Computational analysis of chick vocalisations: from categorisation to live feedback

The assessment of animals’ emotional state and welfare is a central issue for behavioural neuroscience and ethical farming. Animal vocalisations provide a rich set of information on the inner state of animals and can be used to influence animal behaviour in industrial settings, such as chicken farms. However, there is limited research on using vocalisations for monitoring animal welfare, and on the use of audio technologies for automatic welfare assessment of poultry in industrial settings.
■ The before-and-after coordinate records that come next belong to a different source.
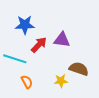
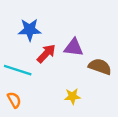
brown semicircle: (79, 69) -> (100, 67), moved
orange semicircle: (27, 82) -> (14, 100), moved

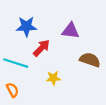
purple triangle: (74, 48) -> (71, 31), moved
yellow star: (72, 96) -> (53, 78), moved

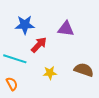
brown semicircle: (90, 60) -> (84, 70), moved

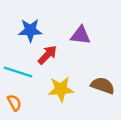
yellow star: (50, 73) -> (61, 89), size x1.5

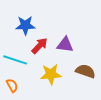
purple triangle: (81, 35) -> (65, 45), moved

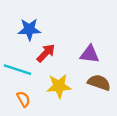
purple triangle: (65, 45) -> (90, 54), moved
orange semicircle: (12, 85) -> (23, 99), moved

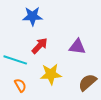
blue star: (29, 29) -> (32, 16), moved
brown semicircle: (99, 83) -> (87, 82), moved, turned -60

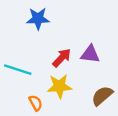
red arrow: (40, 46) -> (62, 58), moved
orange semicircle: (20, 85) -> (36, 103), moved

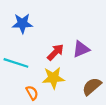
blue star: (38, 19) -> (22, 23), moved
purple triangle: (90, 54) -> (81, 49), turned -30

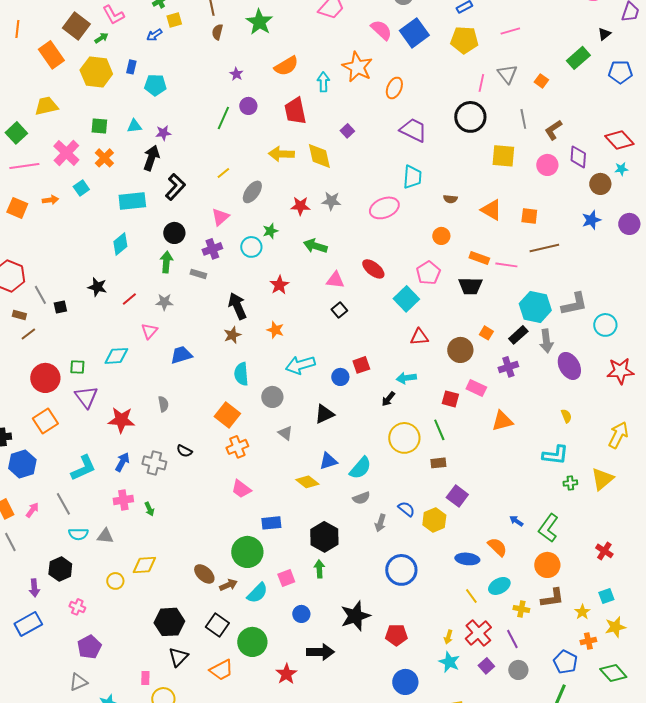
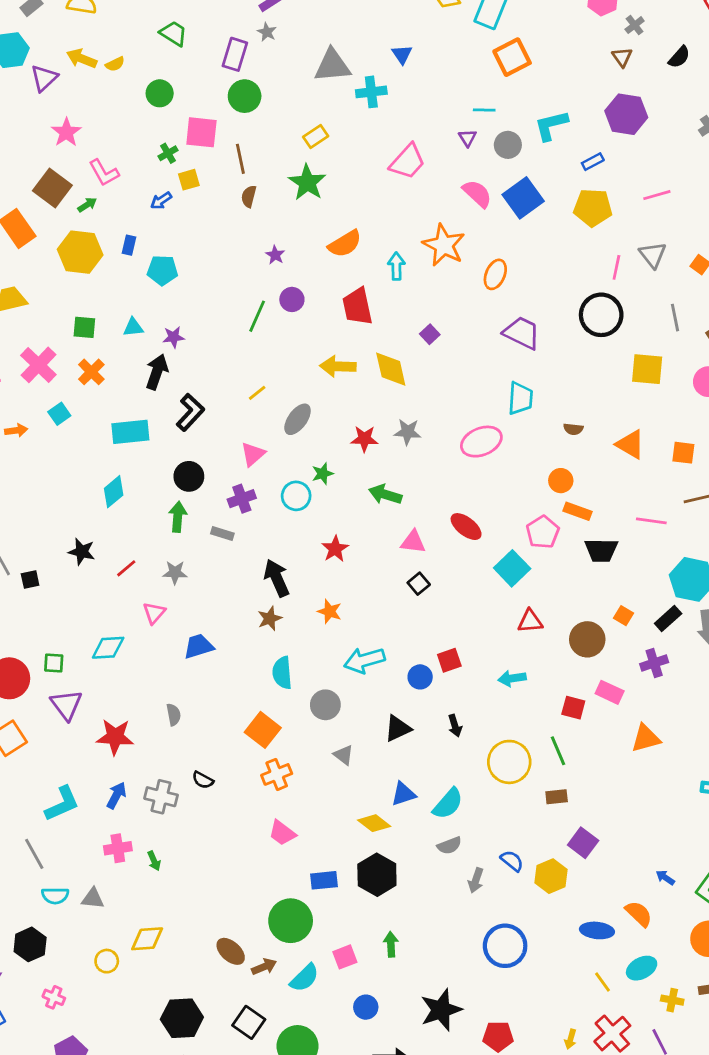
orange rectangle: (479, 258) -> (577, 511), moved
black arrow: (388, 399) -> (455, 726), moved, turned -56
black hexagon: (324, 537) -> (377, 875), moved

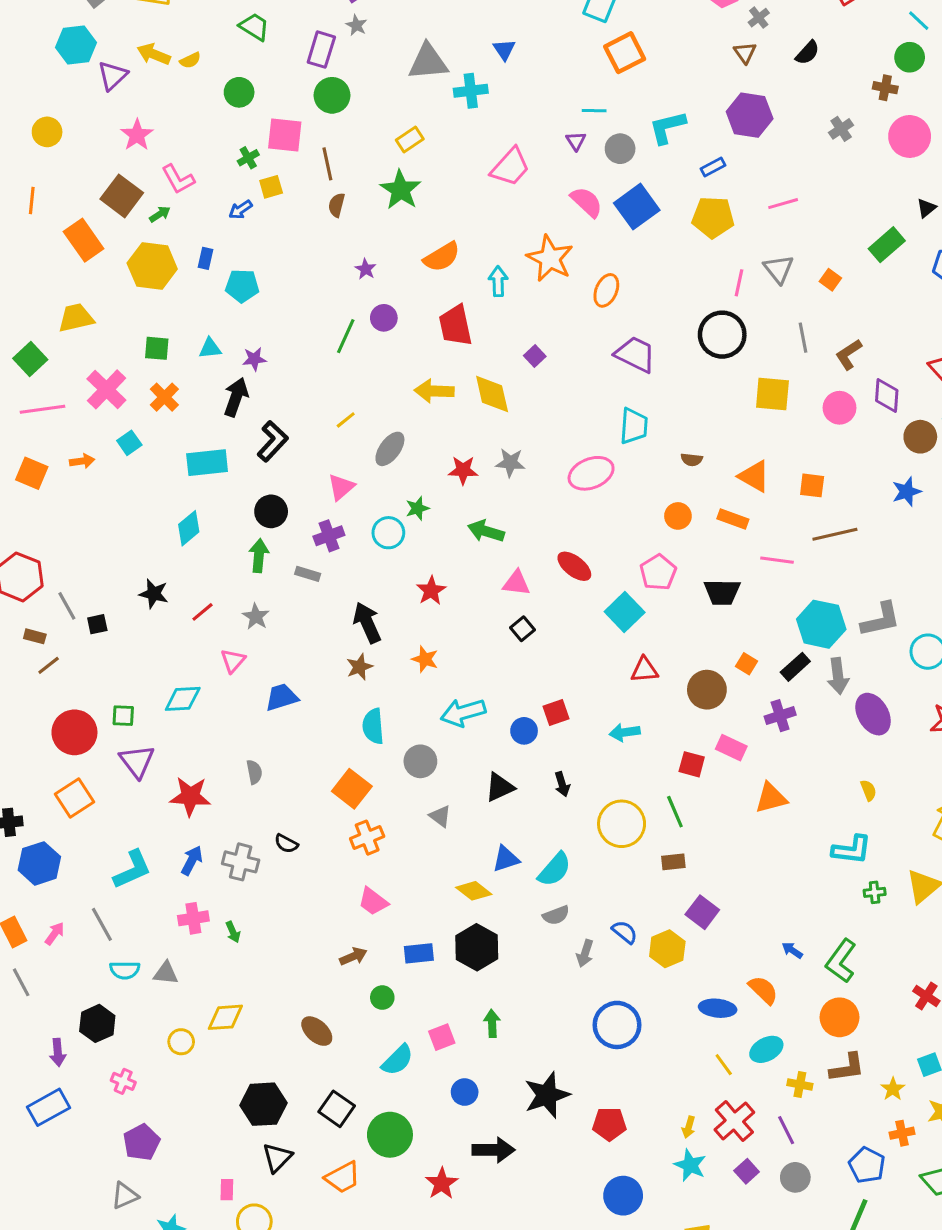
orange rectangle: (577, 511) -> (733, 519), moved
gray star: (175, 572) -> (256, 617), turned 30
green circle: (291, 921) -> (382, 998), size x0.5
brown arrow: (264, 967) -> (353, 956), moved

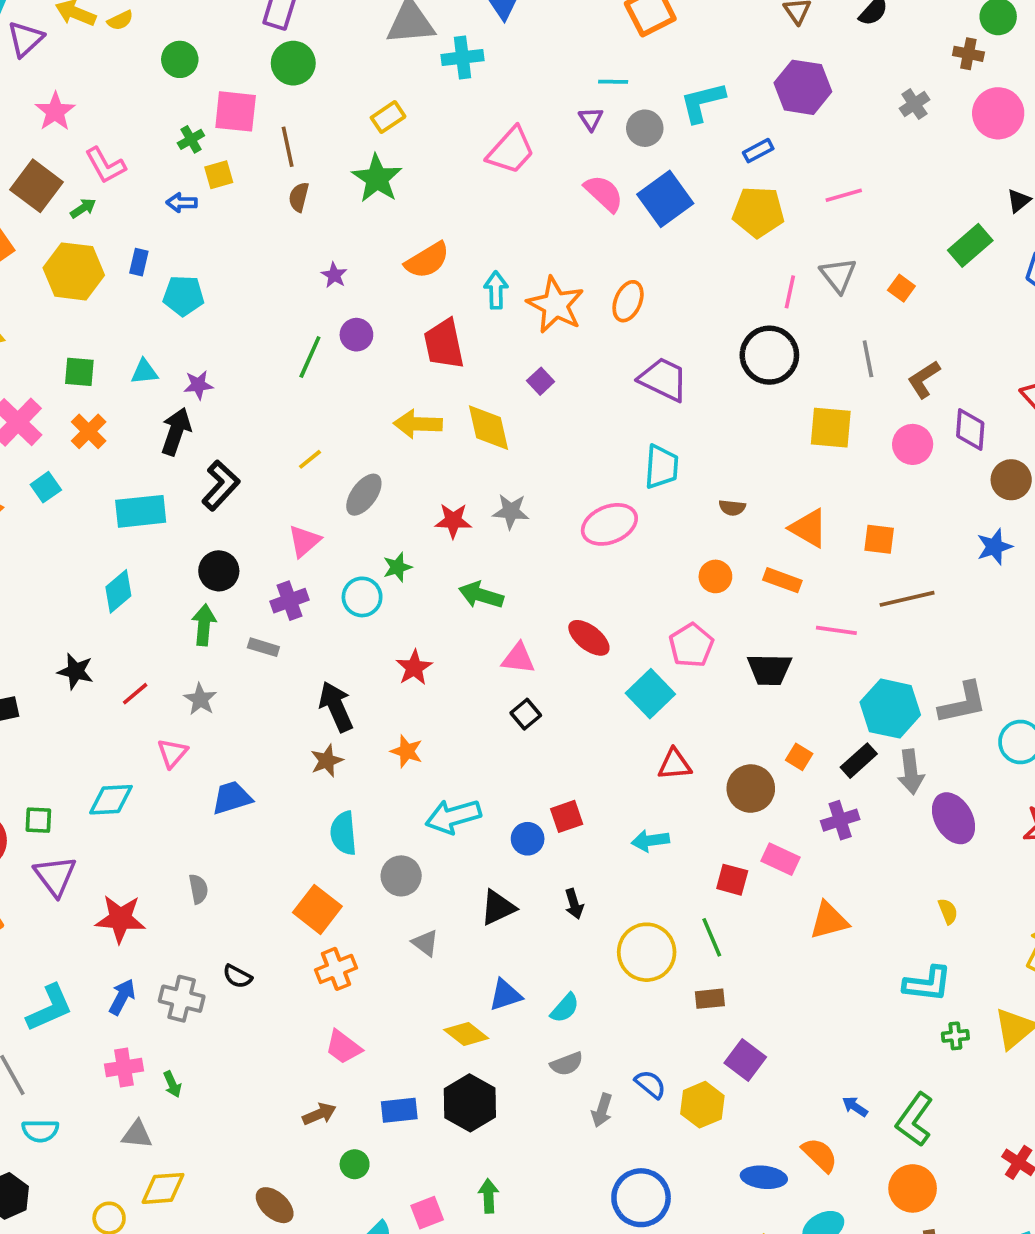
blue arrow: (241, 210) -> (182, 203), turned 35
orange star: (550, 258) -> (555, 305), moved
cyan semicircle: (555, 870) -> (565, 1008), size x0.7
gray triangle: (166, 973) -> (137, 1134), moved

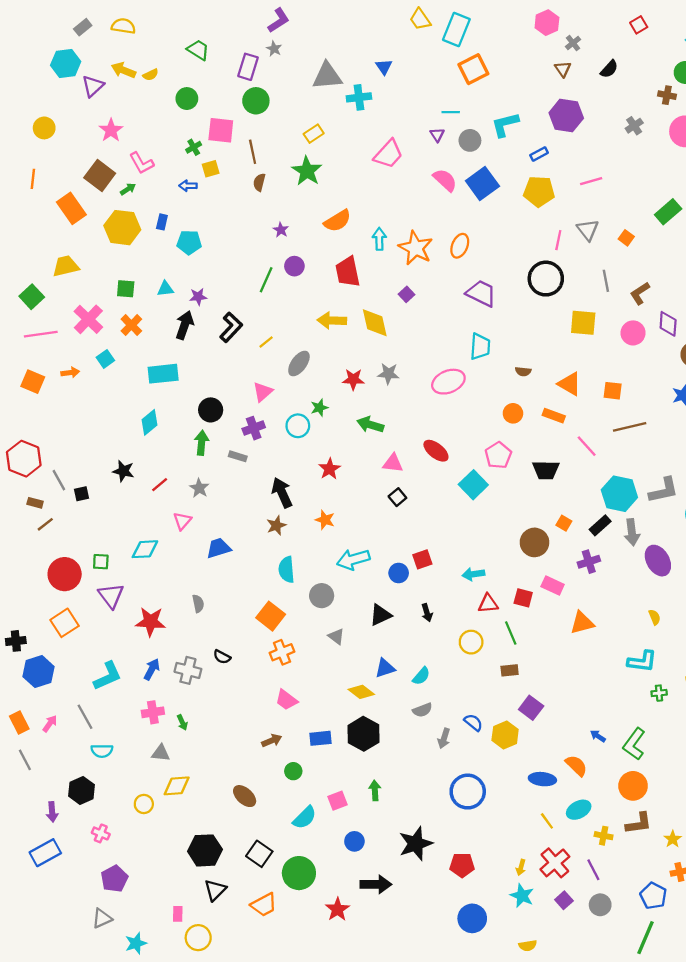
black L-shape: (221, 485) -> (231, 327), moved
pink line: (836, 630) -> (587, 446), turned 40
red triangle: (675, 764) -> (488, 604), moved
yellow circle: (647, 952) -> (471, 642), size x0.7

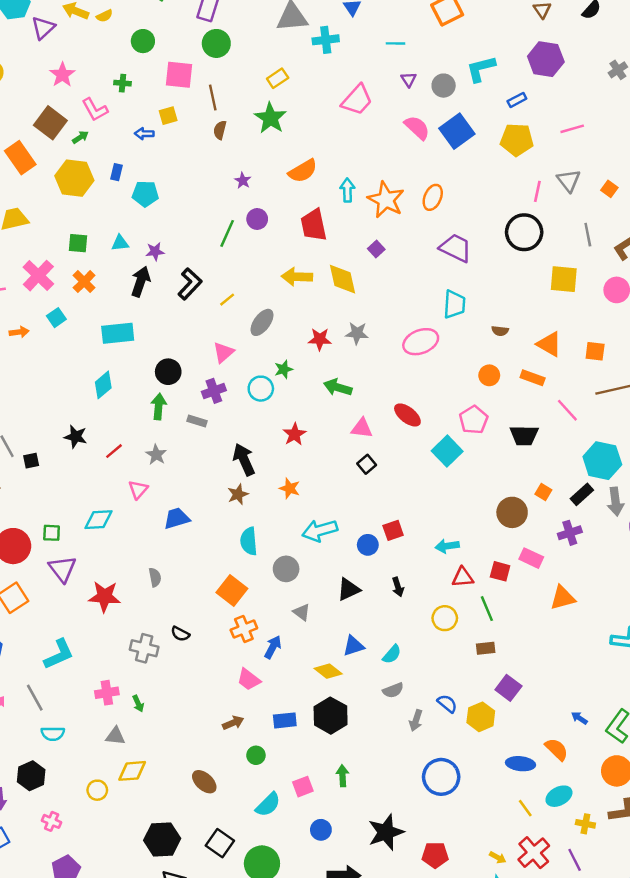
cyan line: (451, 112) -> (395, 43), moved
green cross: (194, 147) -> (123, 83), moved, turned 35
blue arrow: (152, 669) -> (273, 647), moved
yellow arrow: (521, 867) -> (498, 857), turned -77

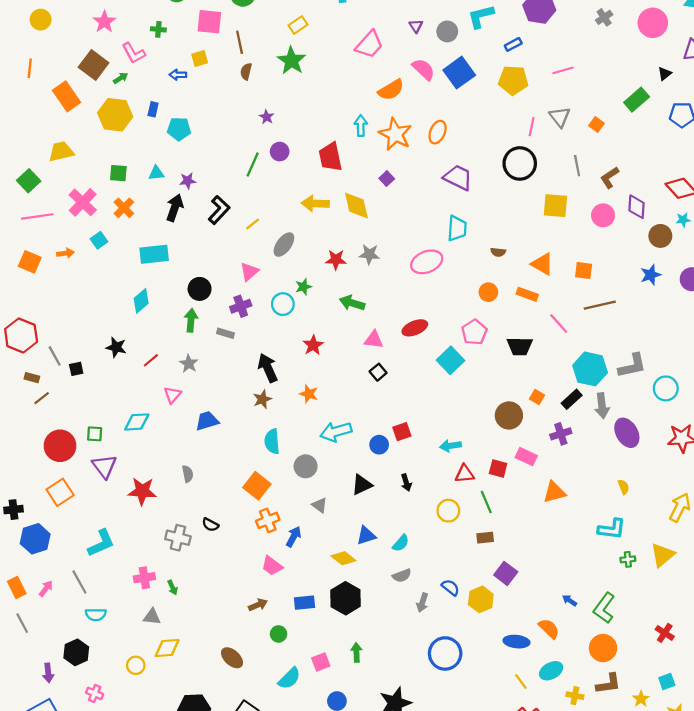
orange semicircle: (303, 171) -> (391, 90), moved
red ellipse: (407, 415) -> (415, 328), turned -60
In this project, we will develop computational methods to automatically categorise vocalisations of domestic chickens, infer their emotional state, provide live feedback and identify stimuli that can improve animal welfare. The PhD project will build upon pilot work led by the supervisors [i] on automatic recognition of chick calls using machine learning and signal processing methods. This project will lead to computationally efficient and robust machine learning methods and systems for automatically monitoring poultry welfare from audio, as well as will investigate research questions related to poultry development, behaviour, and well-being in industrial settings. Prospective candidates should be curious, self-motivated and have experience in one or more of the following: Bioacoustics, Cognitive Science, Artificial Intelligence/Machine Learning, Digital Signal Processing.

[i] C. Wang, E. Benetos, S. Wang, and E. Versace, “Joint Scattering for Automatic Chick Call Recognition”, 2022 IEEE International Conference on Acoustics, Speech, and Signal Processing (ICASSP), submitted.

This topic is co-supervised by Dr. Emmanuil Benetos and Dr. Elisabetta Versace.